Thursday, November 7, 2019

New Partners for Nomisma

Several new partners have joined the Nomisma.org numismatic Linked Open Data ecosystem through the database network developed through the Berlin Münzkabinett. This software framework, which is used by about 20 collections in Germany and Austria, now supports the direct-to-Nomisma RDF export detailed in Nomisma.org's documentation. Previously, I had written a PHP script to harvest LIDO XML files (one by one) that were listed in text files from each institution. At one HTTP request per second, it typically took about three hours to generate an RDF export for Berlin that I stored as a static file on the numismatics.org server. Now, it takes only a minute or two to ingest RDF VoID dataset metadata and data dumps directly from the Berlin database.

Now, about three-quarters of the 40 or so collections that contribute data to Nomisma offer direct RDF exports according to our specifications, which is a tremendous advancement toward sustainability of our ingestion workflow. KENOM offers an OAI-PMH API that I have scripted to harvest, and harvesting from the Bibliothèque nationale de France is a combination CSV processing/Gallica OAI-PMH harvesting. The remaining partners have been added into Nomisma by writing bespoke scripts for processing CSV into RDF and storing static files on the ANS server (often, this process includes having to use OpenRefine to map coin type references to URIs). I am hoping that in the next few years, we can transition completely to direct RDF ingestion via our VoID specification or Linked Art JSON-LD harvesting, which I have already begun to prototype in the Nomisma.or backend.

New partners include:
  • Augsburg University
  • Konstanz University
  • Mainz University
  • University of Vienna

These add more than 1,000 coins into Nomisma.org, primarily for OCRE and CRRO.

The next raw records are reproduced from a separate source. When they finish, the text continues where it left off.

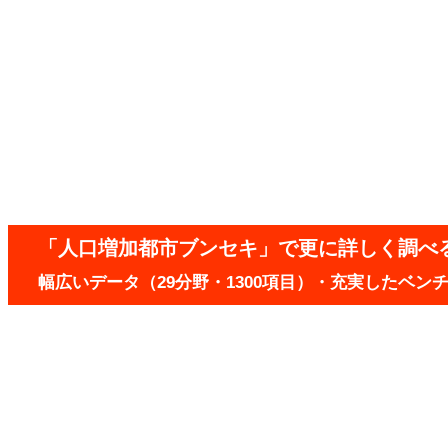
「人口増加都市ブンセキ」で更に詳しく調べ
幅広いデータ（29分野・1300項目）・充実したベ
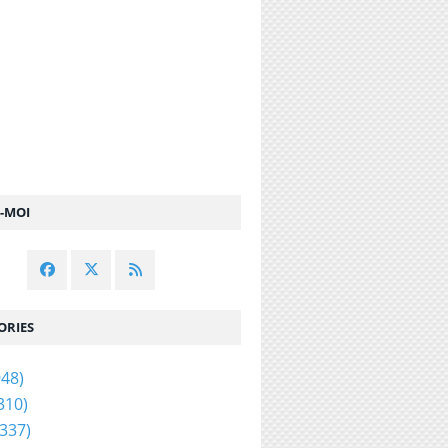
Z-MOI
ORIES
48)
310)
337)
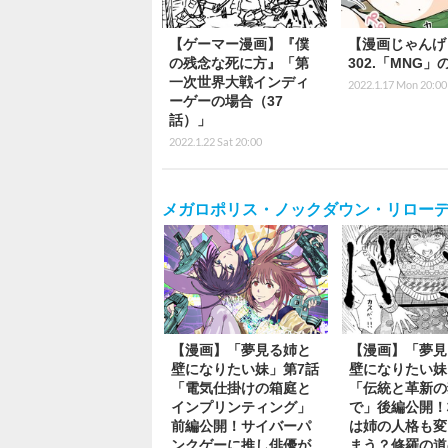
【ゲーマー漫画】『僕
【漫画じゃんげ
の残念な死に方』「第
302.「MNG」
一次世界大戦インディ
2022.1.17 Mon 20:00
ーゲーの場合（37
話）」
2022.1.22 Sat 20:00
メガロポリス・ノックダウン・リロー
【漫画】「夢見る姉と
【漫画】「夢見
壁になりたい妹」第7話
壁になりたい妹
「電気仕掛けの箱庭と
「伝統と革新の
インプリンティング」
で」後編公開！
前編公開！サイバーパ
は姉の人格も変
ンクゲーに推し俳優が
まう？修羅の道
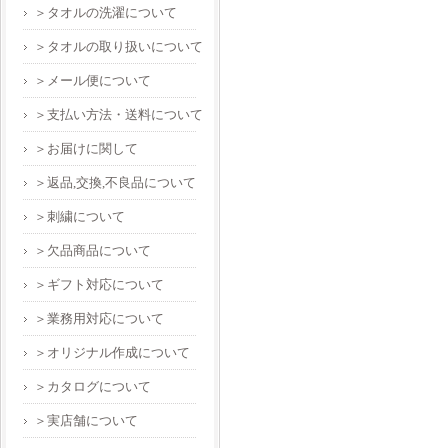
＞タオルの洗濯について
＞タオルの取り扱いについて
＞メール便について
＞支払い方法・送料について
＞お届けに関して
＞返品,交換,不良品について
＞刺繍について
＞欠品商品について
＞ギフト対応について
＞業務用対応について
＞オリジナル作成について
＞カタログについて
＞実店舗について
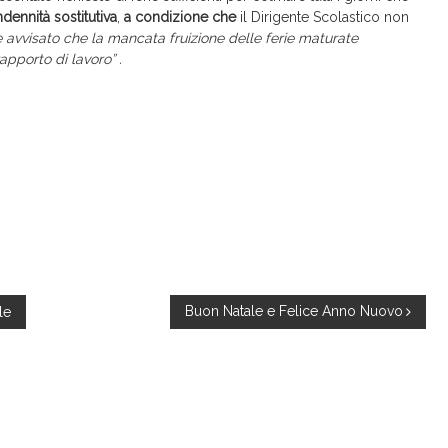
indennità sostitutiva
,
a condizione che
il Dirigente Scolastico non
e avvisato che la mancata fruizione delle ferie maturate
pporto di lavoro” .
Buon Natale e Felice Anno Nuovo
le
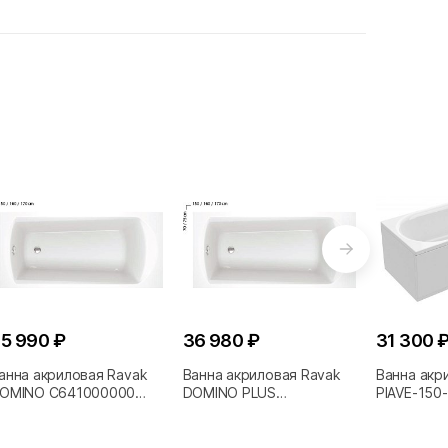
5 990 ₽
36 980 ₽
31 300 
анна акриловая Ravak
Ванна акриловая Ravak
Ванна акр
OMINO C641000000
DOMINO PLUS
PIAVE-150
50х70
C641R00000 150х70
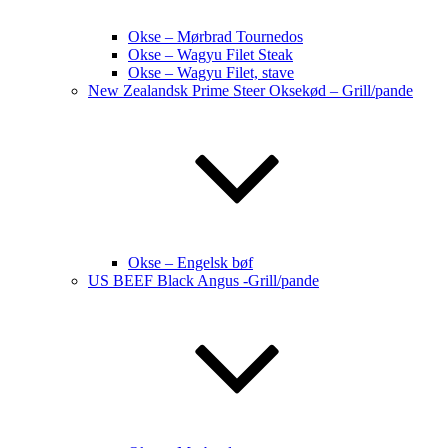
Okse – Mørbrad Tournedos
Okse – Wagyu Filet Steak
Okse – Wagyu Filet, stave
New Zealandsk Prime Steer Oksekød – Grill/pande
Okse – Engelsk bøf
US BEEF Black Angus -Grill/pande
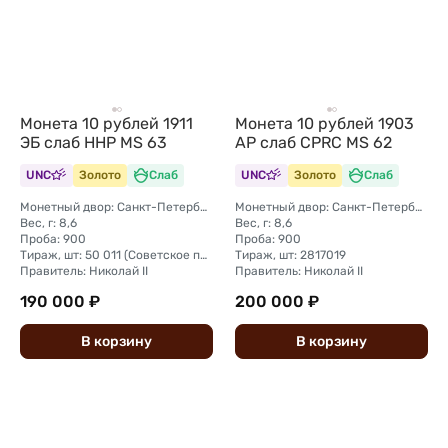
Монета 10 рублей 1911
Монета 10 рублей 1903
ЭБ слаб ННР MS 63
АР слаб CPRC MS 62
UNC
Золото
Слаб
UNC
Золото
Слаб
Монетный двор: Санкт-Петербургский монетный двор
Монетный двор: Санкт-Петербургский монетный двор
Вес, г: 8,6
Вес, г: 8,6
Проба: 900
Проба: 900
Тираж, шт: 50 011 (Советское правительство с декабря 1925 г. по март 1926 г. отчеканило 2 011 000 10-ти рублевого достоинства царского образца, предположительно штемпелями 1911 г.)
Тираж, шт: 2817019
Правитель: Николай II
Правитель: Николай II
190 000 ₽
200 000 ₽
В
корзину
В
корзину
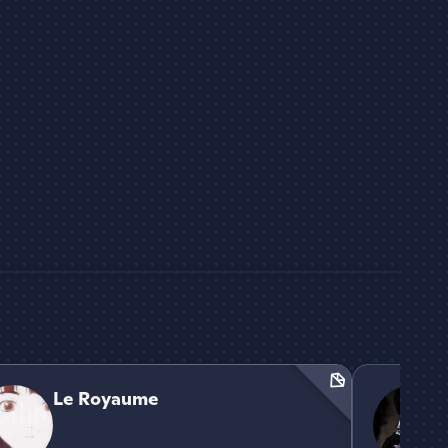
yaume
The Last Shif
Le Royaume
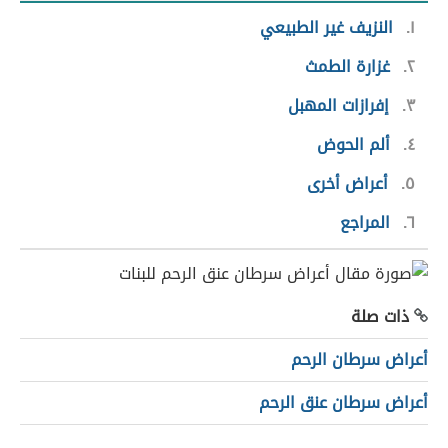
١
النزيف غير الطبيعي
٢
غزارة الطمث
٣
إفرازات المهبل
٤
ألم الحوض
٥
أعراض أخرى
٦
المراجع
ذات صلة
أعراض سرطان الرحم
أعراض سرطان عنق الرحم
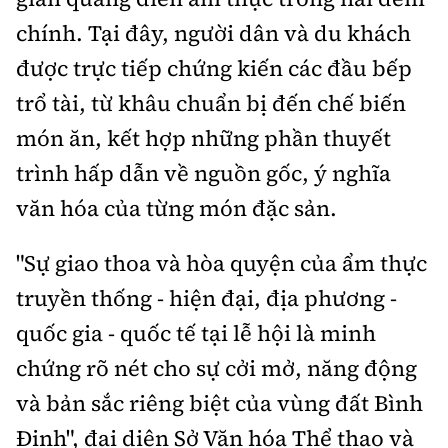
chính. Tại đây, người dân và du khách
được trực tiếp chứng kiến các đầu bếp
trổ tài, từ khâu chuẩn bị đến chế biến
món ăn, kết hợp những phần thuyết
trình hấp dẫn về nguồn gốc, ý nghĩa
văn hóa của từng món đặc sản.
"Sự giao thoa và hòa quyện của ẩm thực
truyền thống - hiện đại, địa phương -
quốc gia - quốc tế tại lễ hội là minh
chứng rõ nét cho sự cởi mở, năng động
và bản sắc riêng biệt của vùng đất Bình
Định", đại diện Sở Văn hóa Thể thao và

Friday, September 27, 2019

First pass at processing Linked Art JSON-LD to Nomisma RDF

Over the last few weeks, I have been developing a harvester for Linked Art-complaint JSON-LD simultaneously in both Nomisma.org and Kerameikos.org, which share similar frameworks that are built around Orbeon XForms for manually editing or transforming large quantities of data (usually CSV) to RDF, and connecting these workflows directly to Apache Solr and a SPARQL endpoint. These new features, in both platforms, load JSON-LD from a URL, which is transformed into the XForms 2.0 spec's JSON-to-XML model, and is then validated and parsed into RDF/XML on the way into the SPARQL endpoint.

I will write something more comprehensive about how this functions specifically on the Greek pottery side of things, but I have successfully tested transforming the Linked Art JSON-LD for a test coin (http://numismatics.org/collection/1944.100.76933.jsonld?profile=linkedart) into the Nomisma.org hybrid data model that is composed of properties and classes from our own numismatic ontology and properties from other ontologies, like Dublin Core Terms and the Europeana Data Model.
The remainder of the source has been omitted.